*** Opening of Data records ***

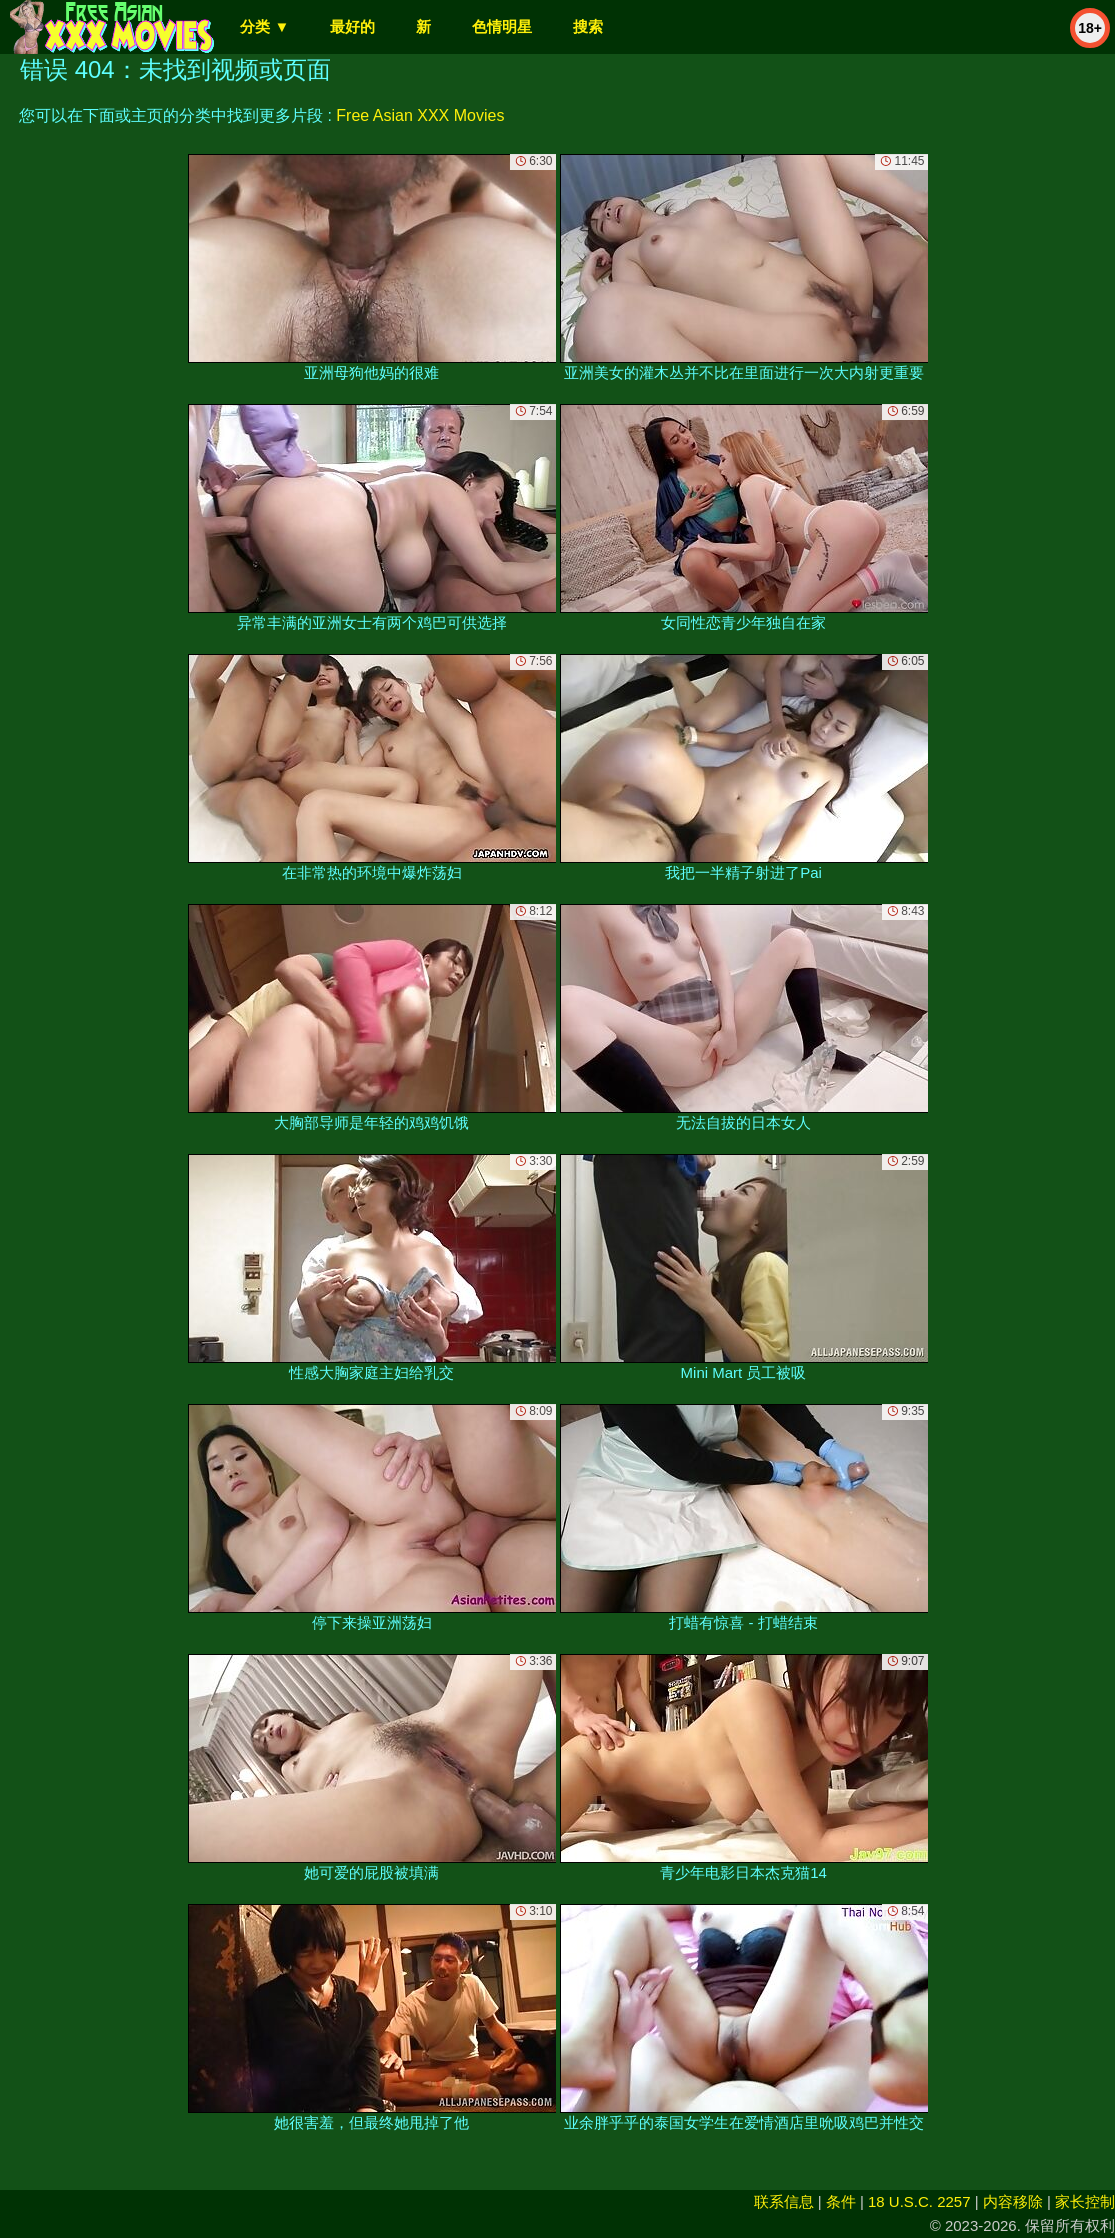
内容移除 (1013, 2201)
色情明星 (502, 26)
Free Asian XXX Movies (420, 115)
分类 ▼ (264, 26)
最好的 (352, 26)
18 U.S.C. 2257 (919, 2201)
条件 (841, 2201)
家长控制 (1085, 2201)
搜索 (588, 26)
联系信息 (784, 2201)
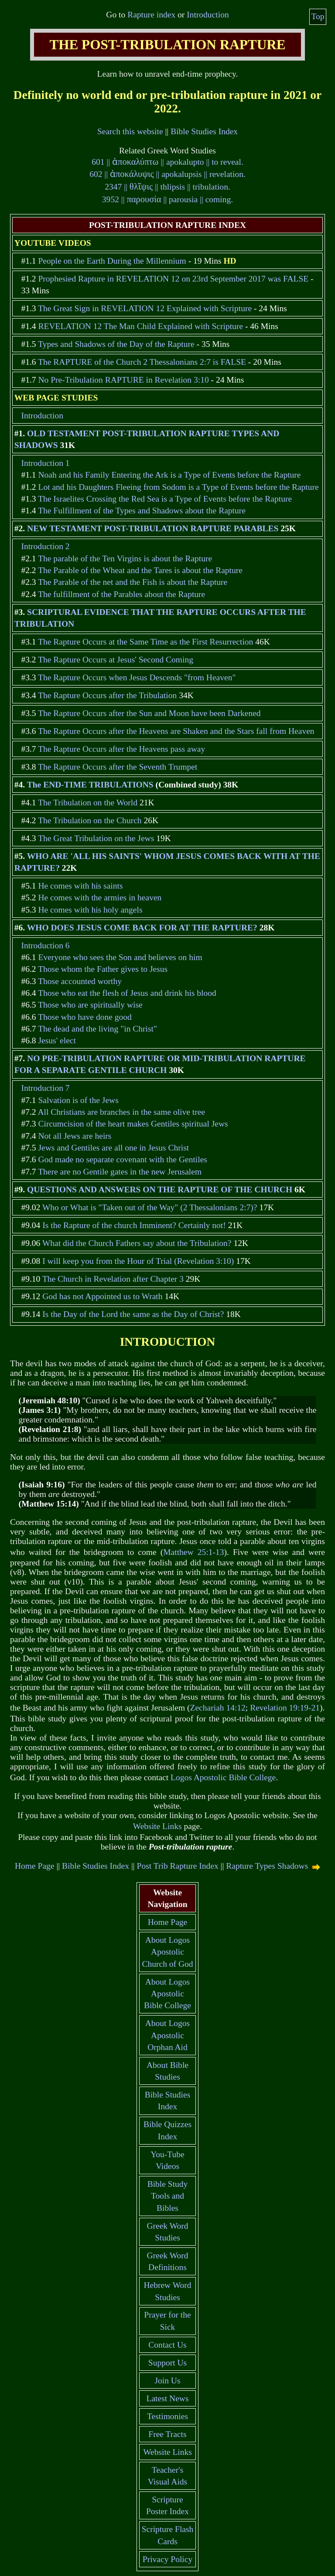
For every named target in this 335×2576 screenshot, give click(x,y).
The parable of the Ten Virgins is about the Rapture (125, 558)
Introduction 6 (45, 945)
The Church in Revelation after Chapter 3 (113, 1278)
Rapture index (151, 14)
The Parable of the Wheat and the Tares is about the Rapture (140, 570)
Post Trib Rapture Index (178, 1865)
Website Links (157, 1826)
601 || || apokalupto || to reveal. (167, 161)
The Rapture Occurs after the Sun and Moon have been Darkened (149, 713)
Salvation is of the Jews (78, 1100)
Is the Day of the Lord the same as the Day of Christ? (133, 1314)
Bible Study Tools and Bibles (167, 2196)
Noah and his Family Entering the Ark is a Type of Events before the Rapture (169, 474)
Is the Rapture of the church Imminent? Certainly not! (134, 1225)
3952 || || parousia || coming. (167, 199)
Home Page (35, 1865)
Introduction (208, 14)
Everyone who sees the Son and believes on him (120, 957)
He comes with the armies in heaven (99, 897)
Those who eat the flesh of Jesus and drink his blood (127, 993)
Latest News (167, 2398)
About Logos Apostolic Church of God (167, 1951)
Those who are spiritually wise (90, 1004)
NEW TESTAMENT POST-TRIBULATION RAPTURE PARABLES (152, 528)
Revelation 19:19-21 (285, 1707)
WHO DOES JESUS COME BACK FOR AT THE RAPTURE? (142, 927)
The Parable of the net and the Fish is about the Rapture (132, 582)
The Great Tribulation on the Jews (96, 838)
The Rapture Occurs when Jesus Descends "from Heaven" (137, 677)
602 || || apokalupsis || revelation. (167, 174)
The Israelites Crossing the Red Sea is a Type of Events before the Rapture (165, 498)
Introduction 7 (45, 1088)
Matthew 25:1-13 (193, 1552)
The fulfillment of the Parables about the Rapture (121, 594)
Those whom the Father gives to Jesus (103, 969)
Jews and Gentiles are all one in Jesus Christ (113, 1147)
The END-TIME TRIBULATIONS (90, 784)
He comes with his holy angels (90, 909)
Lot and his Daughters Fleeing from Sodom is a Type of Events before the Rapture (178, 487)
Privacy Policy (167, 2559)
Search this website (130, 131)
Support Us (167, 2362)
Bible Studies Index (204, 131)
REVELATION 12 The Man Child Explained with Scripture (140, 326)
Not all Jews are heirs (74, 1135)
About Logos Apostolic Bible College (167, 1993)
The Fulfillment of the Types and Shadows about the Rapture (142, 510)
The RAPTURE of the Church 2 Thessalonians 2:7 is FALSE (142, 362)
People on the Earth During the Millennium (112, 260)
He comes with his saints (80, 885)
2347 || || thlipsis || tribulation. (167, 186)
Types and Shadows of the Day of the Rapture (116, 344)
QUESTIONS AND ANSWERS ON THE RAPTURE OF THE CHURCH (159, 1189)
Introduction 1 (45, 463)
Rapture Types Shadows (267, 1865)
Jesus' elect (56, 1040)
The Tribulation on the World (87, 802)
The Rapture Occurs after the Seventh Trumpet (117, 766)
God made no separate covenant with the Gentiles (122, 1159)
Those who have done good (85, 1017)
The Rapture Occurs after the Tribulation (107, 695)
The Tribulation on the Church (89, 820)
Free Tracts (167, 2434)
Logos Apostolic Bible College (223, 1777)
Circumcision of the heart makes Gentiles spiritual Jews (133, 1123)
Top (318, 16)
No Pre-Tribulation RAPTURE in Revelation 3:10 (123, 379)
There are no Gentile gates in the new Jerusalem (120, 1171)
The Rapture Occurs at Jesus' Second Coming (115, 659)
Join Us (167, 2380)
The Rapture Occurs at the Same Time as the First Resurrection (145, 641)
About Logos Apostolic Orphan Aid (167, 2035)
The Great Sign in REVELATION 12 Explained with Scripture (145, 308)
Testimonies (167, 2416)
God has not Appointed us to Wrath (102, 1296)
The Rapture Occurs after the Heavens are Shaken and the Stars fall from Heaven (176, 731)
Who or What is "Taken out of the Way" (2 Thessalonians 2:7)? (149, 1207)
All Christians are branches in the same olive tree (121, 1112)
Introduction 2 (45, 546)
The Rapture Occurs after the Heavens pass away (121, 748)
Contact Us (167, 2344)
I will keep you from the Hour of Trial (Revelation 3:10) (138, 1261)
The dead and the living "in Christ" (97, 1028)
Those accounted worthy (80, 981)
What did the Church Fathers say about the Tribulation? (137, 1243)
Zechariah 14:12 (218, 1707)
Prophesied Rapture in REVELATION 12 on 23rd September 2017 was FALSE (173, 278)
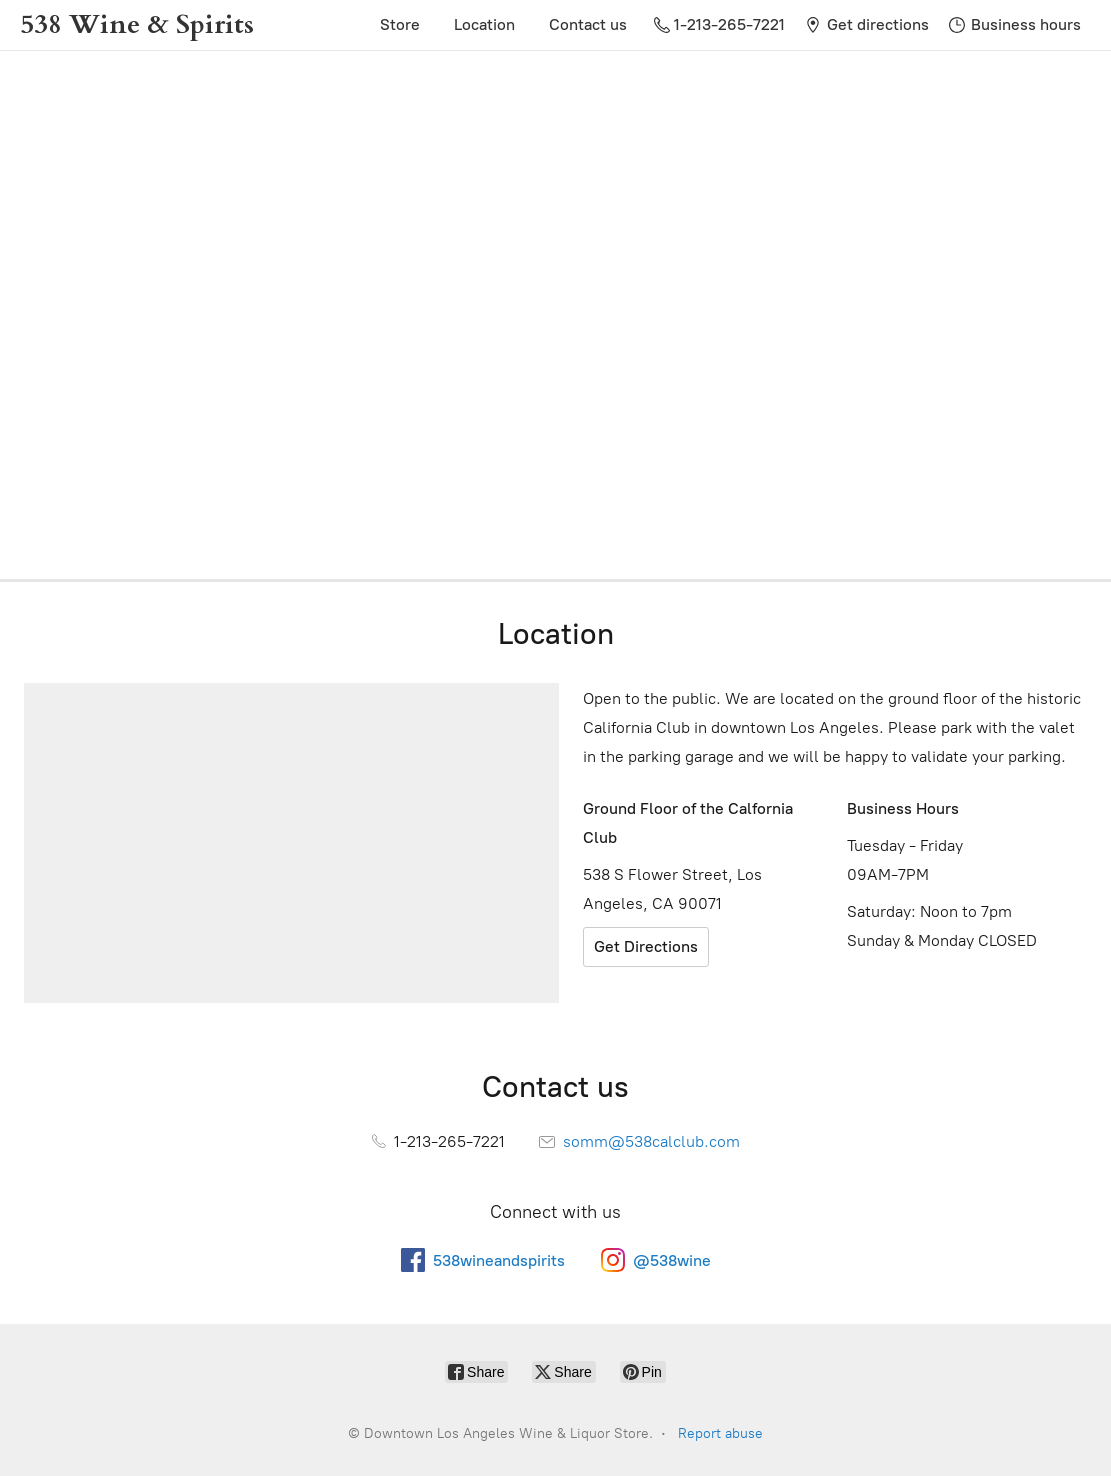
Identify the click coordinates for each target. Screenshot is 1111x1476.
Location (484, 24)
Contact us (588, 24)
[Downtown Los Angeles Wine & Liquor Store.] (137, 25)
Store (400, 24)
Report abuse (720, 1433)
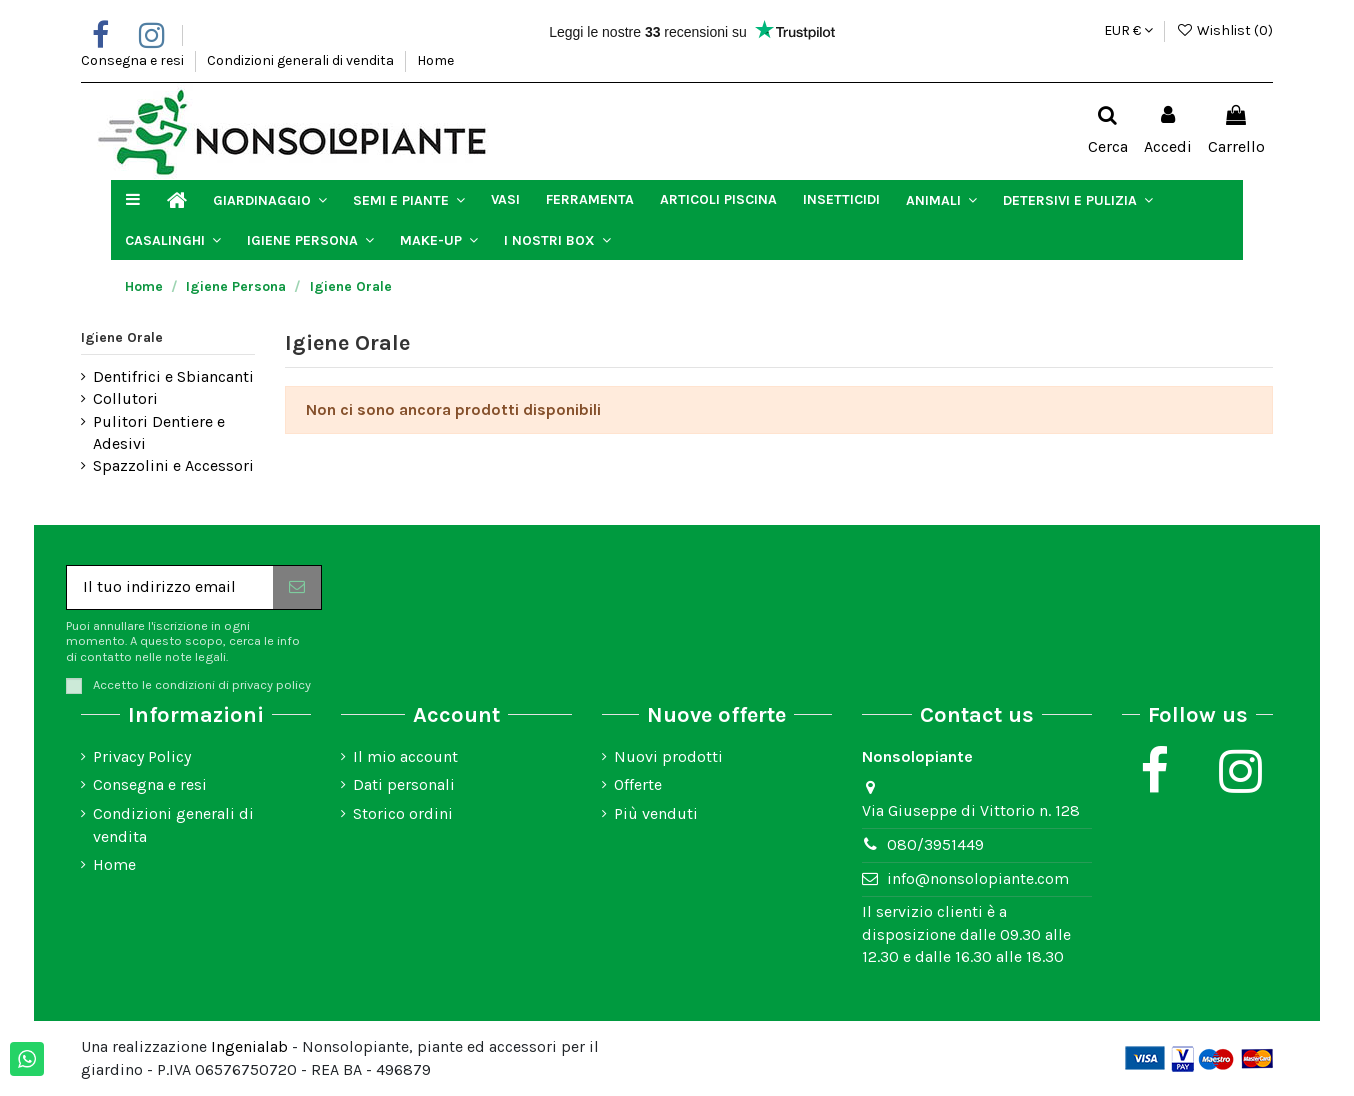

*** Close of Data records ***

## What you need to do
Give the entries above again, exactly as written and free of images.

## Exercise output
内容移除 (1013, 2201)
色情明星 (502, 26)
Free Asian XXX Movies (420, 115)
分类 ▼ (264, 26)
最好的 (352, 26)
18 U.S.C. 2257 (919, 2201)
条件 (841, 2201)
家长控制 (1085, 2201)
搜索 (588, 26)
联系信息 (784, 2201)
For every named target in this 335×2576 screenshot, give click(x,y).
The parable of the Ten Virgins is about the Rapture (125, 558)
Introduction 6 (45, 945)
The Church in Revelation after Chapter 3 (113, 1278)
Rapture index (151, 14)
The Parable of the Wheat and the Tares is about the Rapture (140, 570)
Post Trib Rapture Index (178, 1865)
Website Links (157, 1826)
601 || || apokalupto || to reveal. (167, 161)
The Rapture Occurs after the Sun and Moon have been Darkened (149, 713)
Salvation is of the Jews (78, 1100)
Is the Day of the Lord the same as the Day of Christ? (133, 1314)
Bible Study Tools and Bibles (167, 2196)
Noah and his Family Entering the Ark is a Type of Events before the Rapture (169, 474)
Is the Rapture of the church Imminent? Certainly not! (134, 1225)
3952 || || parousia || coming. (167, 199)
Home Page (35, 1865)
Introduction (208, 14)
Everyone who sees the Son and believes on him (120, 957)
He comes with the armies in heaven (99, 897)
Those who eat the flesh of Jesus and drink his blood (127, 993)
Latest News (167, 2398)
About Logos Apostolic Church of God (167, 1951)
Those who are spiritually wise (90, 1004)
NEW TESTAMENT POST-TRIBULATION RAPTURE PARABLES (152, 528)
Revelation 19:19-21 (285, 1707)
WHO DOES JESUS COME BACK FOR AT THE RAPTURE? (142, 927)
The Parable of the net and the Fish is about the Rapture (132, 582)
The Great Tribulation on the Jews (96, 838)
The Rapture Occurs when Jesus Descends "from Heaven" (137, 677)
602 || || apokalupsis || revelation. (167, 174)
The Israelites Crossing the Red Sea is a Type of Events before the Rapture (165, 498)
Introduction 7 (45, 1088)
Matthew 25:1-13 (193, 1552)
The fulfillment of the Parables about the Rapture (121, 594)
Those whom the Father gives to Jesus (103, 969)
Jews and Gentiles are all one in Jesus Christ (113, 1147)
The END-TIME TRIBULATIONS (90, 784)
He comes with his holy angels (90, 909)
Lot and his Daughters Fleeing from Sodom is a Type of Events before the Rapture (178, 487)
Privacy Policy (167, 2559)
Search this website (130, 131)
Support Us (167, 2362)
Bible Studies Index (204, 131)
REVELATION 12 The Man Child Explained with Scripture (140, 326)
Not all Jews are heirs (74, 1135)
About Logos Apostolic Bible College (167, 1993)
The Fulfillment of the Types and Shadows about the Rapture (142, 510)
The RAPTURE of the Church 2 Thessalonians 2:7 is FALSE (142, 362)
People on the Earth During the Millennium (112, 260)
He comes with his saints (80, 885)
2347 || || thlipsis || tribulation. (167, 186)
Types and Shadows of the Day of the Rapture (116, 344)
QUESTIONS AND ANSWERS ON THE RAPTURE OF THE CHURCH (159, 1189)
Introduction 1 (45, 463)
Rapture Types Shadows (267, 1865)
Jesus' elect (56, 1040)
The Tribulation on the World (87, 802)
The Rapture Occurs after the Seventh Trumpet (117, 766)
God made no separate covenant with the Gentiles (122, 1159)
Those who have done good (85, 1017)
The Rapture Occurs after the Tribulation (107, 695)
The Tribulation on the Church (89, 820)
Free Tracts (167, 2434)
Logos Apostolic Bible College (223, 1777)
Circumcision of the heart makes Gentiles spiritual Jews (133, 1123)
Top (318, 16)
No Pre-Tribulation RAPTURE in Revelation 3:10 (123, 379)
There are no Gentile gates in the new Jerusalem (120, 1171)
The Rapture Occurs at Jesus' Second Coming (115, 659)
Join Us (167, 2380)
The Rapture Occurs at the Same Time as the First Resurrection (145, 641)
About Logos Apostolic Orphan Aid (167, 2035)
The Great Sign in REVELATION 12 Explained with Scripture (145, 308)
Testimonies (167, 2416)
God has not Appointed us to Wrath (102, 1296)
The Rapture Occurs after the Heavens are Shaken and the Stars fall from Heaven (176, 731)
Who or What is "Taken out of the Way" (2 Thessalonians 2:7)? (149, 1207)
All Christians are branches in the same olive tree (121, 1112)
Introduction 2 (45, 546)
The Rapture Occurs after the Heavens pass away (121, 748)
Contact Us (167, 2344)
I will keep you from the Hour of Trial (Revelation 3:10) (138, 1261)
The dead and the living "in Christ" (97, 1028)
Those accounted worthy (80, 981)
What did the Church Fathers say about the Tribulation? (137, 1243)
Zechariah 14:12 (218, 1707)
Prophesied Rapture in REVELATION 12 on 23rd September 2017 was FALSE (173, 278)
Identify the click coordinates for each target. Screenshot is 1111x1476.
Location (484, 24)
Contact us (588, 24)
[Downtown Los Angeles Wine & Liquor Store.] (137, 25)
Store (400, 24)
Report abuse (720, 1433)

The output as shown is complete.